Your objective:
I need the lines below from the one with "[facebook] (22, 2548)" down to the one with "Jacobs Verhuizingen BV (197, 1176)" reproduced exactly, both ends included, and nothing else.

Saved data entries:
——————

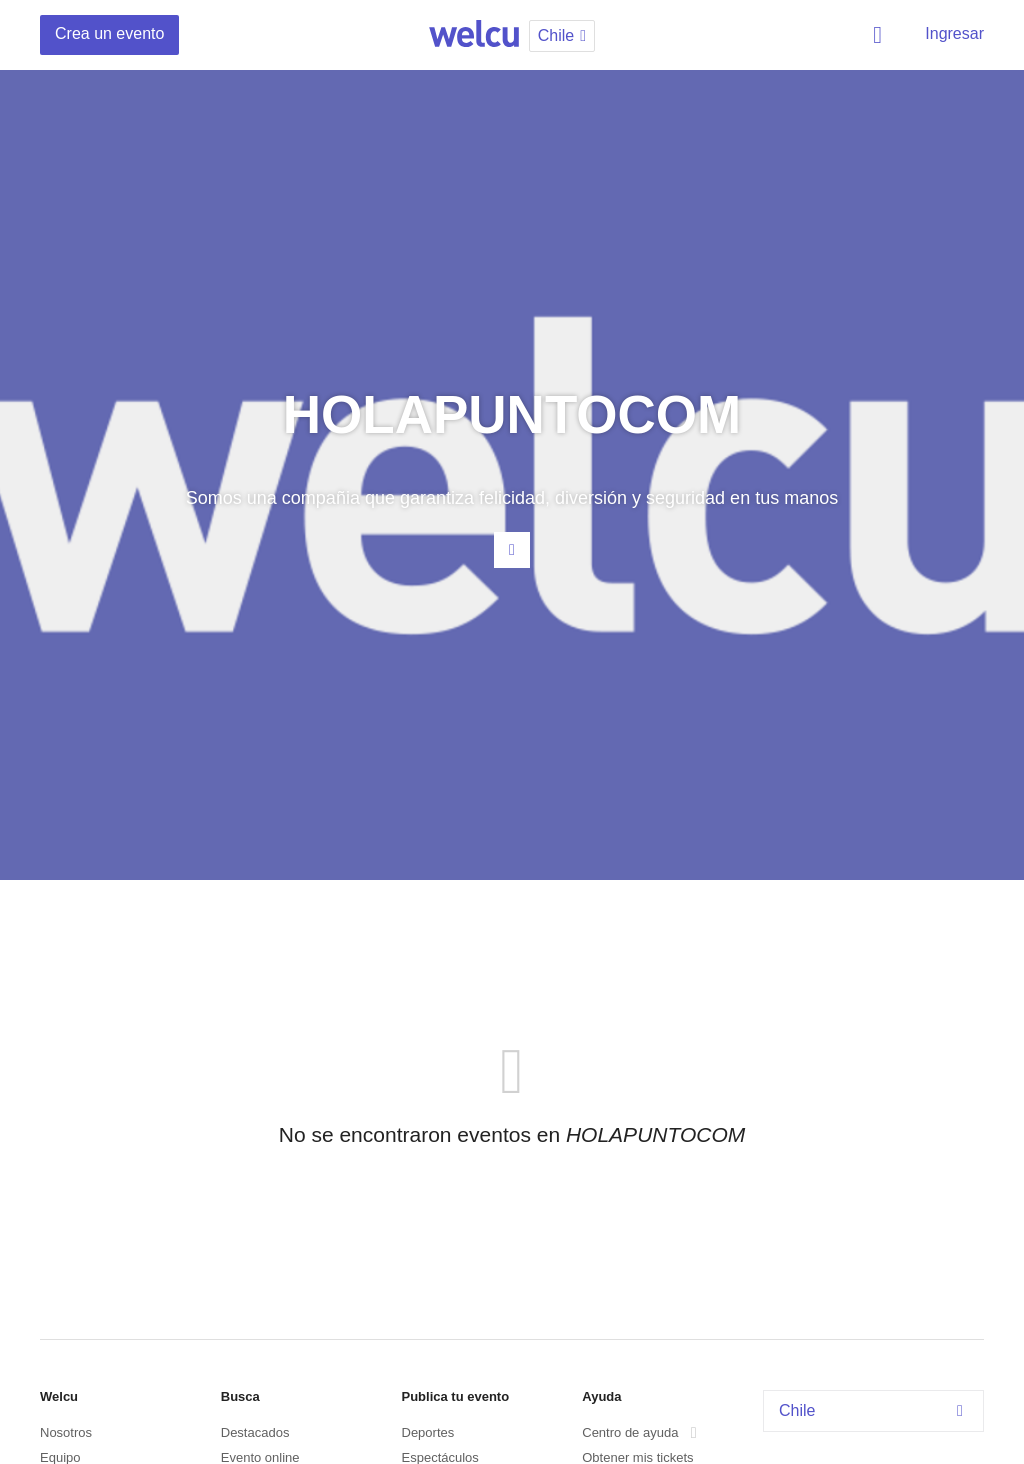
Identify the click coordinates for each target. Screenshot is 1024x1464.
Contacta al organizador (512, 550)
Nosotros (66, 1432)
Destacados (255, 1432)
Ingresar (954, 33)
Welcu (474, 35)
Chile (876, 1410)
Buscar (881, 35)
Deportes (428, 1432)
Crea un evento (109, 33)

——————

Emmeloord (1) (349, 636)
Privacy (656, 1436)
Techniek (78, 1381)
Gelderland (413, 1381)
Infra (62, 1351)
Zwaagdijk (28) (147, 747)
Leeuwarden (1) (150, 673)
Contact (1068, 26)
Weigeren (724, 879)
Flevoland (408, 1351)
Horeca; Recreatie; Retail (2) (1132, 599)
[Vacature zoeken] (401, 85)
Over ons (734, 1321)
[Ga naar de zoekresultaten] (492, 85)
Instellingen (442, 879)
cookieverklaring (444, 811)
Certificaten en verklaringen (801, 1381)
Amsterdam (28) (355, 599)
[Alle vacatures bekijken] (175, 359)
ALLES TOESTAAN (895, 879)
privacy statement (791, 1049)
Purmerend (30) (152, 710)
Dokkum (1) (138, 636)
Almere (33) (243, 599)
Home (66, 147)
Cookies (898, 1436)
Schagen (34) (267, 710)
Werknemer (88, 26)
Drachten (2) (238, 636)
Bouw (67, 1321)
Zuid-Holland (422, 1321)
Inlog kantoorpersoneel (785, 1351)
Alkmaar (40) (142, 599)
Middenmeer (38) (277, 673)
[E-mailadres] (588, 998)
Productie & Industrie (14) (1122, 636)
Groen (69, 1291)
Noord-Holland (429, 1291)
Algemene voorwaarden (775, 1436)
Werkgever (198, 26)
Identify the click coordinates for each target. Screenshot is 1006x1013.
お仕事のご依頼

——————

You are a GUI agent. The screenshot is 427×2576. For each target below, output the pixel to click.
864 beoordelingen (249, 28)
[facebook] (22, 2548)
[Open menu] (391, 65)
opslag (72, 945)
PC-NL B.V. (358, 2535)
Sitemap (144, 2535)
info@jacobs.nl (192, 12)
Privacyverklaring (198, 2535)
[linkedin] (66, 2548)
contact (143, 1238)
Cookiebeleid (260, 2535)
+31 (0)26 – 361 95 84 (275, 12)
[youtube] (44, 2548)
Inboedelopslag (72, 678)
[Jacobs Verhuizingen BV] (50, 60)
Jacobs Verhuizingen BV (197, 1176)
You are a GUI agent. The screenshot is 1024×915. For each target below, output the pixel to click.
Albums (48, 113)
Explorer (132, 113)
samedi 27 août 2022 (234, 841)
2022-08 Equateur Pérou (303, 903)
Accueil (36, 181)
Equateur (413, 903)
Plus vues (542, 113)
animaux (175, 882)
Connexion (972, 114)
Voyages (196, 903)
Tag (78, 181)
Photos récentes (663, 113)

——————

Finished exercise:
[facebook] (22, 2548)
[Open menu] (391, 65)
opslag (72, 945)
PC-NL B.V. (358, 2535)
Sitemap (144, 2535)
info@jacobs.nl (192, 12)
Privacyverklaring (198, 2535)
[linkedin] (66, 2548)
contact (143, 1238)
Cookiebeleid (260, 2535)
+31 (0)26 – 361 95 84 (275, 12)
[youtube] (44, 2548)
Inboedelopslag (72, 678)
[Jacobs Verhuizingen BV] (50, 60)
Jacobs Verhuizingen BV (197, 1176)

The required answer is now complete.